Hi Mike, yes, you've pointed out the flaw in my argument! You're quite right if we're in our present-day frame of reference and we measure the time between two events in the distant speeded-up past then we will indeed see that time has slowed down. Good point.
However ... we're not measuring time between two events to find how quickly those distant galaxies are receding - we're measuring a length: the redshifted wavelength of light from those galaxies. And that length we measure will be unaffected when we look back into that speeded-up past - all measured lengths would be unaffected by time speeding-up. The only http://en.wikipedia.org/wiki/Dimensional_analysis" being modified is time, and that is completely independent of length.

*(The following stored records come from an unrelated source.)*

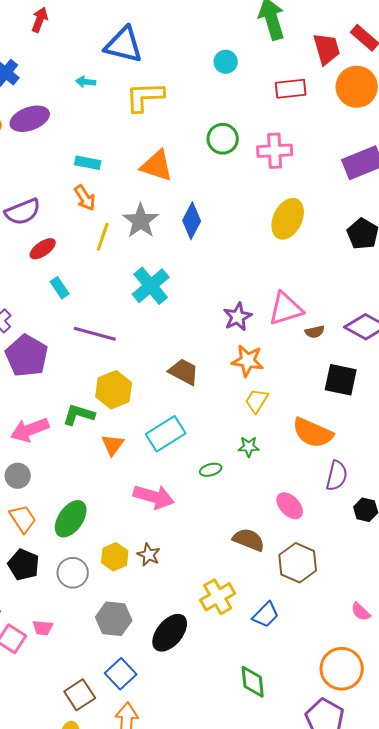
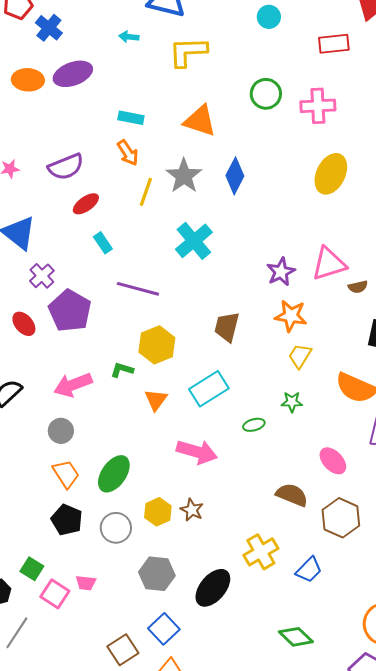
brown trapezoid: (184, 372) -> (227, 327), turned -104
green L-shape: (79, 415) -> (122, 370), size x0.7
green diamond: (253, 682) -> (296, 637), turned -40

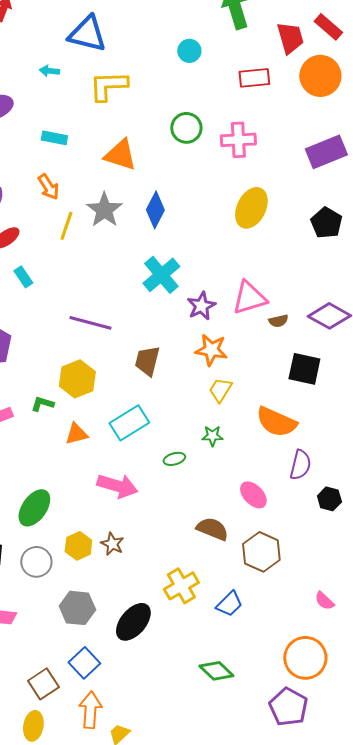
cyan rectangle: (131, 118) -> (54, 138), moved
cyan cross: (194, 241) -> (161, 275), moved
purple line: (138, 289) -> (90, 323), moved
orange triangle: (156, 400) -> (76, 434), turned 40

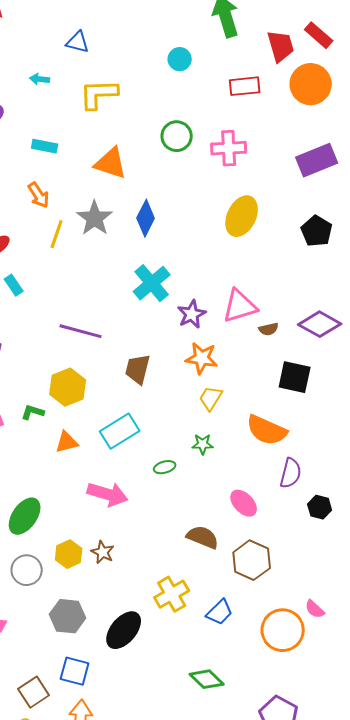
blue triangle: (87, 34) -> (78, 42), size x0.6
orange circle: (305, 658) -> (283, 630), moved
blue square: (84, 663) -> (75, 671), turned -32

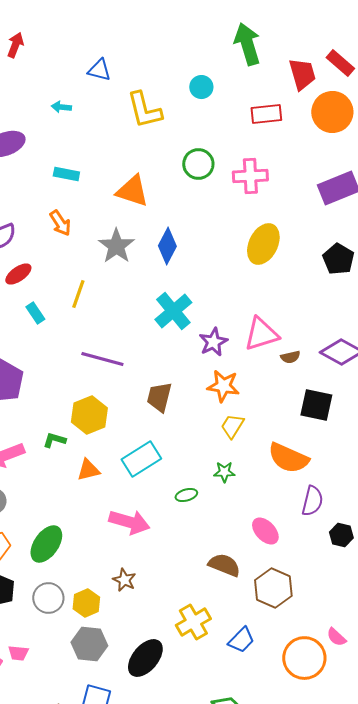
yellow L-shape: (99, 94) -> (144, 110), moved, turned -102
yellow line: (57, 234) -> (78, 294), moved
yellow hexagon: (69, 554) -> (86, 603), moved

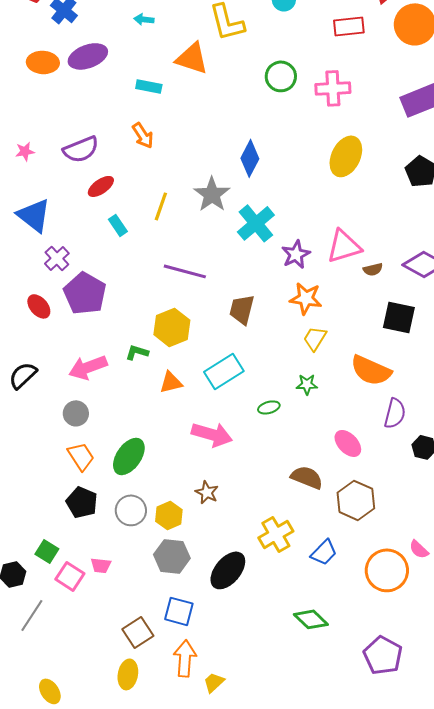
orange triangle: (132, 191) -> (192, 58), moved
gray star: (116, 246) -> (212, 194), moved

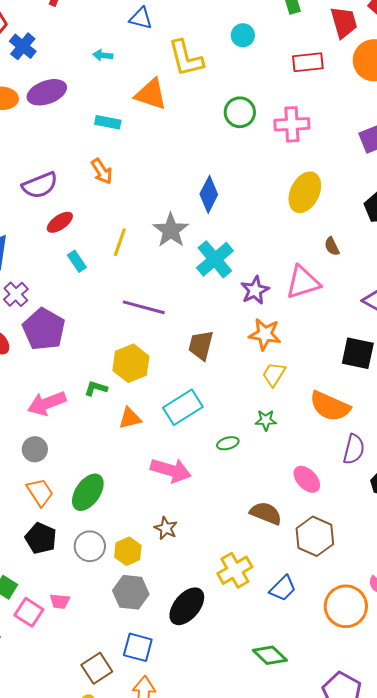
brown semicircle: (373, 269) -> (332, 246), moved, turned 78

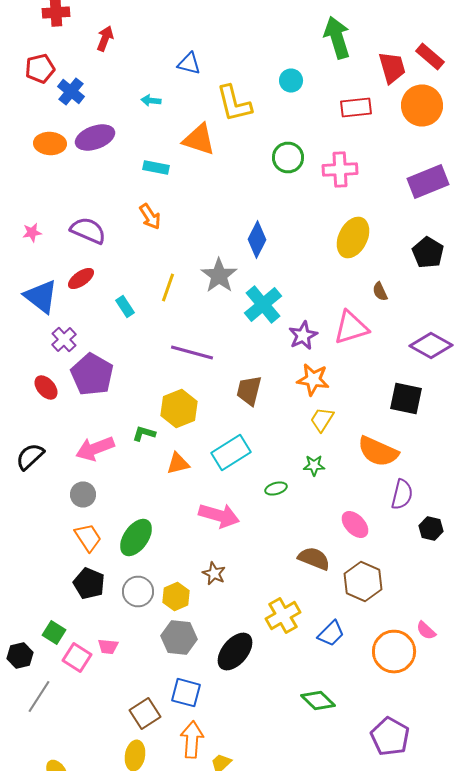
purple semicircle: (40, 185) -> (88, 230), turned -135
red ellipse: (60, 222) -> (81, 278), moved

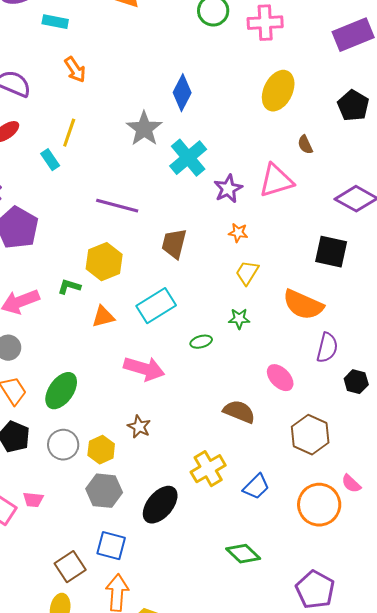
cyan rectangle: (156, 168) -> (55, 22), moved
yellow line: (168, 288) -> (69, 133), moved
orange star: (313, 380) -> (238, 233), size x0.6
brown hexagon: (363, 582) -> (310, 435), moved

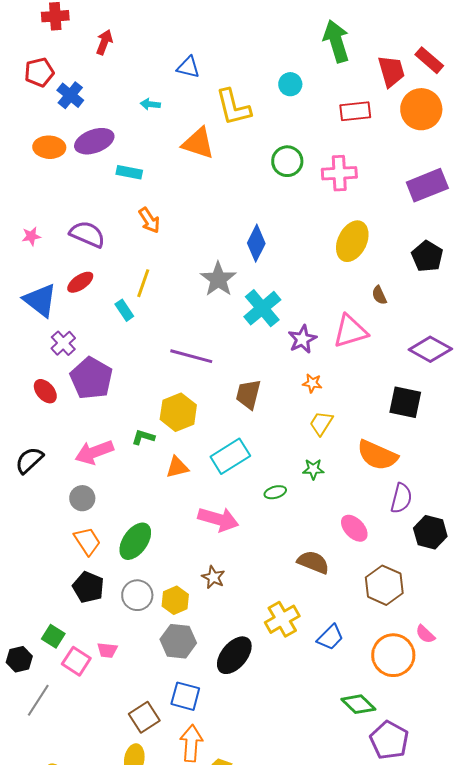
black hexagon: (356, 382) -> (430, 532), size x1.4
green diamond: (243, 554) -> (358, 704), moved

Considering light emitted by those galaxies, Wavelength = speed / frequency. If speed and frequency are both doubled (twice as fast), the wavelength is unaltered.
Basically, if we could look into the past we would see everything happening twice as fast - people running around twice as fast (as you suggest) - but the scene would "look OK": no lengths would appear to be distorted, and the colours would be correct. The wavelength of light from the scene would not be redshifted.
So if the Hubble telescope could just sit there and
watch those distant galaxies receding then it would indeed see accelerating galaxies as you suggest - everything speeded-up. That is what Senovilla appears to be suggesting. However, Hubble (and therefore we humans) can't do that. Hubble just has to take an instantaneous photograph and look at the redshifting. So Senovilla's theory cannot explain the apparent accelerating universe which we detect from our Hubble evidence.
That's what I reckon anyway. We would not detect any redshifting due purely to time speeding-up. Any redshifting would have to be caused by genuine physical acceleration. I might well be confused - it's very mind-bending stuff.
I had a look a Senovilla's paper - not easy reading, basically saying that cosmic time is slowing down and will disappear due to it curving round and becoming Euclidean - like in the No Bounday proposal:
http://www.ipod.org.uk/reality/reality_hartle_hawking4.gif
His account http://www.dailygalaxy.com/my_weblog/2008/01/scientist-says.html" is clearer.
skypunter said:
The acceleration (not slowing) of time would more sensibly and simply account for the apparent expansion of the universe. Light emitted long ago under a slower universal clock would appear to be of a longer wavelength under todays faster universal clock.
No, considering Wavelength = speed / frequency, the frequency would be halved in the past as you suggest, but the speed of light in the past would also be halved (
everything is affected if "time itself" slows down - even the speed of light!). So the measured wavelength would be unaltered.